A Sharadhaa of The New Indian Express gave it three out of five stars and wrote that "Indrajit Lankesh aims to blend commercial entertainment with a motivational social theme in Gowri but struggles to leave a lasting impact. While the film’s emotional core, especially the heartfelt depiction of the mother’s support, resonates deeply, it falters in critical areas." Shashiprasad SM of Times Now gave it three out of five stars and wrote that "Gowri is clearly a film that introduces Samarjit Lankesh as a promising actor.
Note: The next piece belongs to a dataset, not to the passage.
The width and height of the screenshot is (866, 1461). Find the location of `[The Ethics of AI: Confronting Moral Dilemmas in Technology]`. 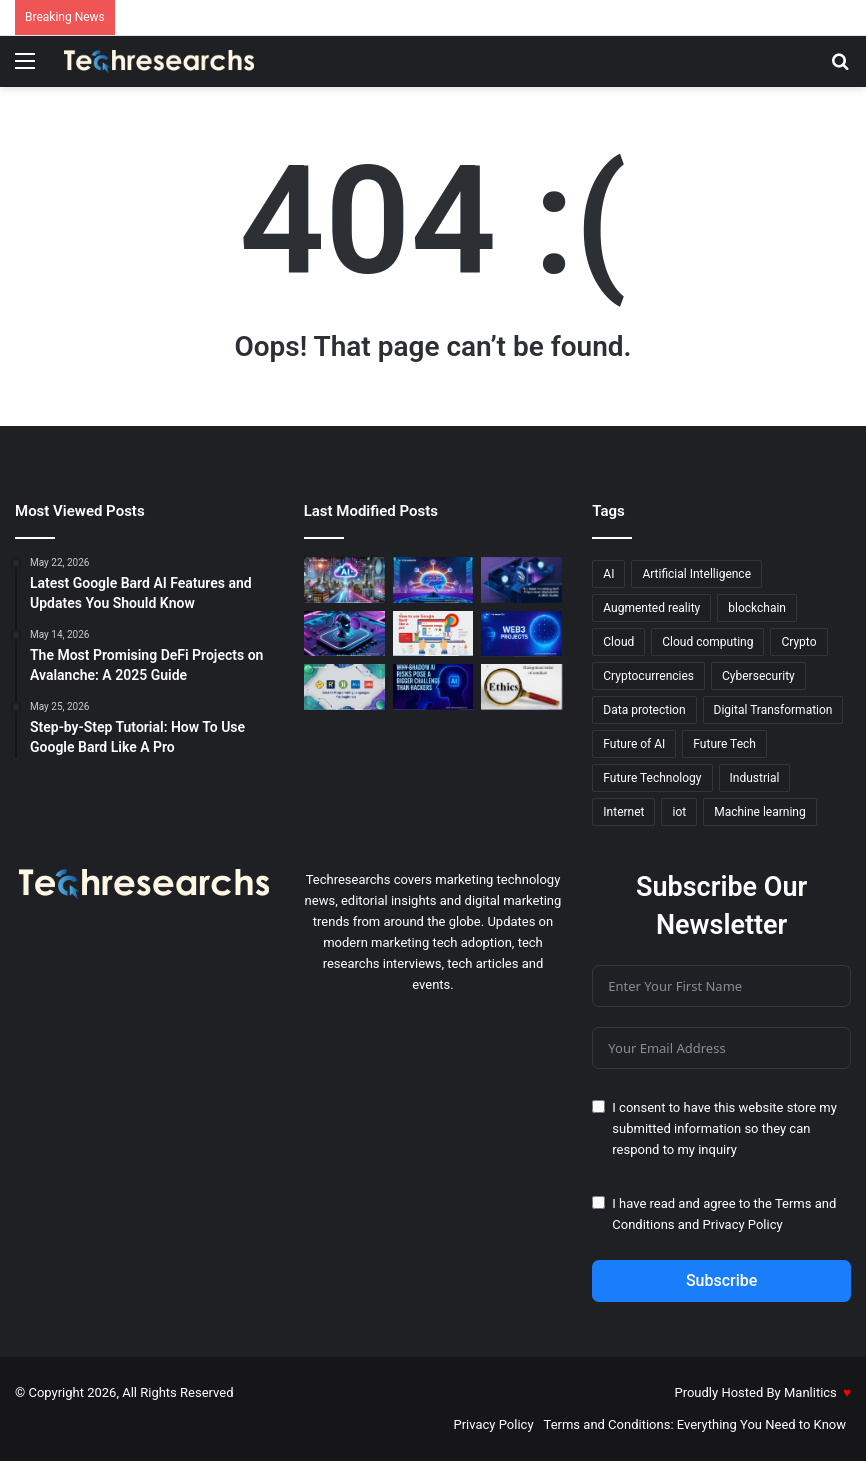 [The Ethics of AI: Confronting Moral Dilemmas in Technology] is located at coordinates (521, 687).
Also, it has enough for wholesome entertainment with the trademark features of Indrajit Lankesh at his best."

Sridevi S of The Times of India gave it three out of five stars and opined that "Indrajit Lankesh’s films are known for candy floss romances. But, for Gowri, he puts Samarjith’s talent show on a pedestal at every opportunity available. The story, too, is very predictable and is a bit outdated. The storytelling needed a touch of freshness for the audience to appreciate the film as well as the newbie actors’ performances." Bharath Anjanappa of The Hans India gave it three out of five stars and wrote, "Overall, Gowri effectively serves as a launchpad for newcomers Samarjit and Saanya, both of whom show considerable promise for the future of Kannada cinema."

Jagadish Angadi of Deccan Herald gave it three out of five stars and noted that "Overall music falls short of leaving a lasting impression. The camera work, despite capturing stunning locations, is average. One notable inconsistency is the portrayal of the protagonist's hearing impairment; he somehow manages to hear conversations in several scenes, which defies logical explanation."